**REQUIRED WORK**:
When you find the line with "pixels, height=1009 pixels." among the records below, reproduce it and each line after it exactly, ending with the line with "The image size is (193, 2576).".

**GIVEN INFORMATION**:
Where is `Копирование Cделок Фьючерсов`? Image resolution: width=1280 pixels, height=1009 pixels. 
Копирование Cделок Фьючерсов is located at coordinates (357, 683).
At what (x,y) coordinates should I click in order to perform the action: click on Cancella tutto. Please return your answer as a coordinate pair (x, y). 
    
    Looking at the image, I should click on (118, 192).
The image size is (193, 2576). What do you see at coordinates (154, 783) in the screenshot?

---

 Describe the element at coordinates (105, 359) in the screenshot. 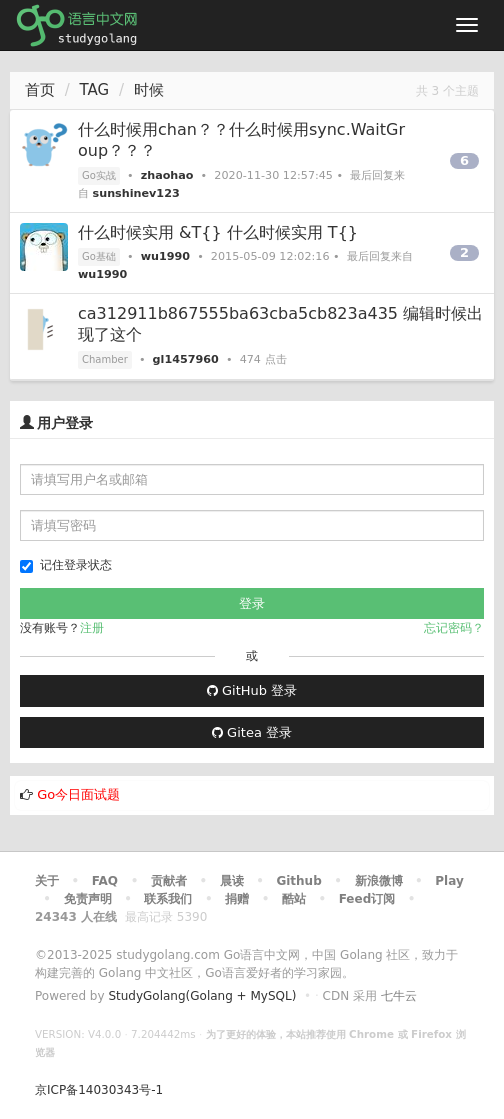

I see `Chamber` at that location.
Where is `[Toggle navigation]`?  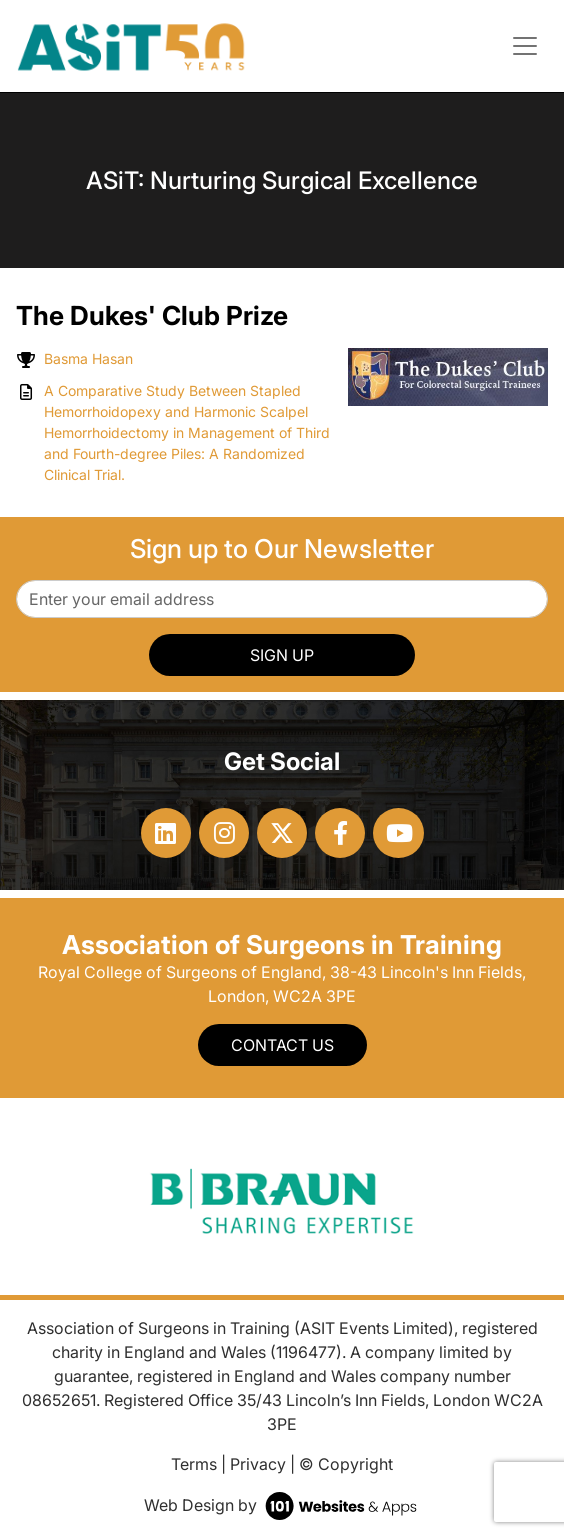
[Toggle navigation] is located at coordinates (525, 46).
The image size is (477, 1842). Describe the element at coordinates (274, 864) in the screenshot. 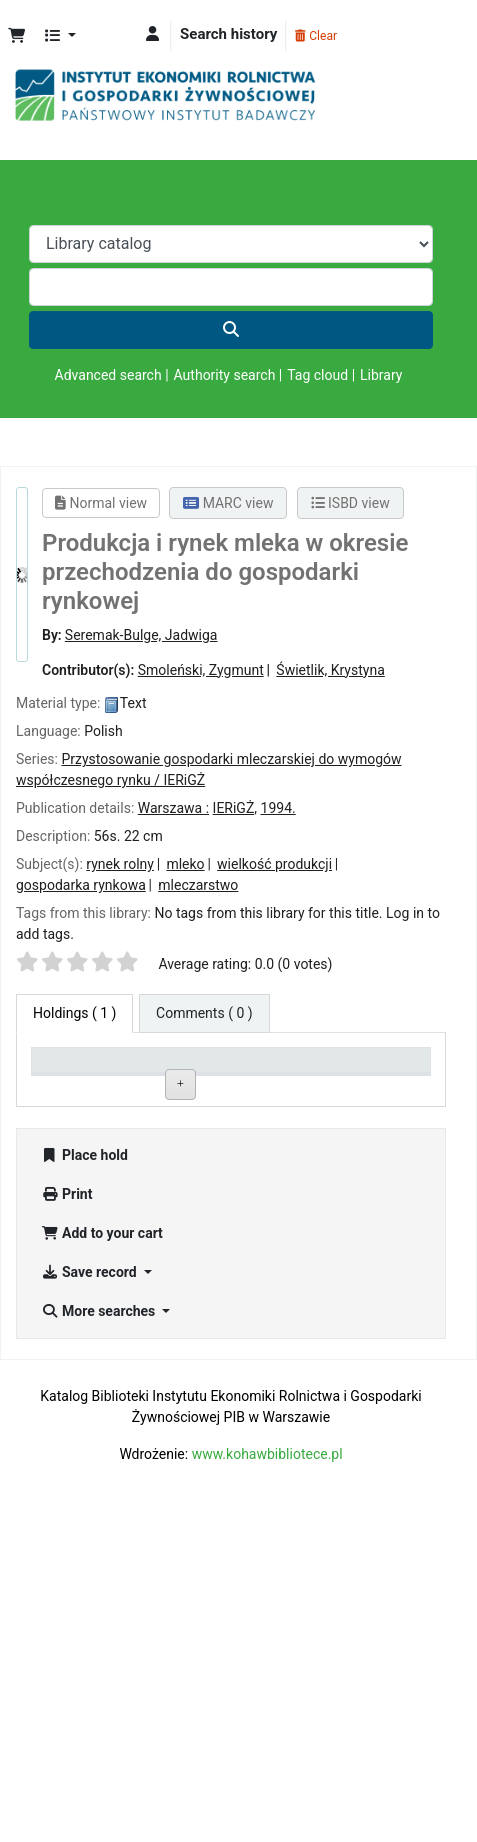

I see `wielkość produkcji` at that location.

**COMPLETED TASK**:
Where is `Копирование Cделок Фьючерсов`? Image resolution: width=1280 pixels, height=1009 pixels. 
Копирование Cделок Фьючерсов is located at coordinates (357, 683).
At what (x,y) coordinates should I click in order to perform the action: click on Cancella tutto. Please return your answer as a coordinate pair (x, y). 
    
    Looking at the image, I should click on (118, 192).
The image size is (193, 2576). What do you see at coordinates (154, 783) in the screenshot?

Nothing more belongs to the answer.